Genre: Metal ,Sludge Metal ,Stoner Metal ,Heavy Metal ,Post-Metal
Origin: U.S.A
Active: 2001 - 2016
Listen on Coda
Originating from Savannah, Georgia, Kylesa function chiefly as a metal outfit yet defy easy classification, blending hardcore punk, psychedelic stoner rock, technical speed metal, and classic Black Sabbath sludge throughout their sound. Their deployment of three distinct singers rather than one central voice also grants a breadth absent from many comparable groups.

Kylesa came together in Savannah during 2001, drawing their distinctive name from “kilesa mara,” the Buddhist concept of demons tied to defilement and delusion. Guitarist and singer Phillip Cope and bassist Brian Duke, both previously of the Savannah grindcore band Damad, which issued two albums in the 1990s, formed the core, joined by guitarist and singer Laura Pleasants and drummer Brandon Baltzley. Following a single and a split EP with Memento Mori, work on the debut album ended abruptly when Duke suffered a fatal epileptic seizure. With bassist and singer Corey Barhorst stepping in, the group finished its self-titled debut, issued in late 2002. Additional singles and the interim EP No Ending 110 Degree Heat Index from 2004 preceded a deal with Prosthetic Records and the arrival of the second full-length, To Walk a Middle Course, in 2005.

After that release Baltzley departed, and the band adopted dual drummers Jeff Porter and Carl McGinley. The third album, Time Will Fuse Its Worth, appeared on Halloween 2006, succeeded by Static Tensions in 2009. Kylesa ventured further into psychedelic territory with Spiral Shadow, which surfaced on Season of Mist in 2010, a direction that continued on the more melodic and expansive sixth album, Ultraviolet, in 2013.

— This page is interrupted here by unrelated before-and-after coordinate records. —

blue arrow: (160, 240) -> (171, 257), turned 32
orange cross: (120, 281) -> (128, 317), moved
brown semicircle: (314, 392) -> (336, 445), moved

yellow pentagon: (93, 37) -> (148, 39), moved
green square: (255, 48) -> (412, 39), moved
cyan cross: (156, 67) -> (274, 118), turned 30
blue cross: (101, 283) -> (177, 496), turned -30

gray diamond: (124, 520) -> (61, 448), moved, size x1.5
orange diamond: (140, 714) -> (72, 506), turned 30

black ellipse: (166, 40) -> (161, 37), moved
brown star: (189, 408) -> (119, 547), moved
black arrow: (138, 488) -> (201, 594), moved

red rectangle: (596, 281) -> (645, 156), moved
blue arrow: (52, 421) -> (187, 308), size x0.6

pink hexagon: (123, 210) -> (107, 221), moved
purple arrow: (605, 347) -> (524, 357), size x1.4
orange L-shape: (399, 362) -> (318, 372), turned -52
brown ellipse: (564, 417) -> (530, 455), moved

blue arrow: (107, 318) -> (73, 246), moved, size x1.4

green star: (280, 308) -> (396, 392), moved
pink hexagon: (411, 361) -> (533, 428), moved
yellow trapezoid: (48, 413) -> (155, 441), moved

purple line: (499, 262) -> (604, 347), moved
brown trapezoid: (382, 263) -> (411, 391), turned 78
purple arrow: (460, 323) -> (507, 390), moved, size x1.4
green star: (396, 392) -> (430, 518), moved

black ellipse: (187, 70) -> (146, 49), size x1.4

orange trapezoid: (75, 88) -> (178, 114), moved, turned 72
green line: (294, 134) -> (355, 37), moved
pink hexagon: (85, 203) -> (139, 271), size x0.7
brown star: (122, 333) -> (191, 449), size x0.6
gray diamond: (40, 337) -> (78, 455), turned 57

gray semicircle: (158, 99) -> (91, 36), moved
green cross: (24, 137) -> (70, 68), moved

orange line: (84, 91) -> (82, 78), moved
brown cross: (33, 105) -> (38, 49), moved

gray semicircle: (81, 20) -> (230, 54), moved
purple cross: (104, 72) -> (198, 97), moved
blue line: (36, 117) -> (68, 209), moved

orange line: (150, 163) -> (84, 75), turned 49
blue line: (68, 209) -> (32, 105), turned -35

Cope and Pleasants nevertheless kept composing, amassing riffs, melodies, and production concepts ahead of an intensive tour extending into 2014. Upon returning to the studio alongside drummer Carl McGinley, they mined that accumulated material. In July 2015 they confirmed the approaching arrival of The Exhausting Fire, led by the single “Lost and Confused.” Cut at the Jam Room in Columbia, South Carolina and produced by Cope, the record gathered and intensified nearly every texture Kylesa had previously pursued while introducing fresh elements. The Exhausting Fire reached stores on October 2.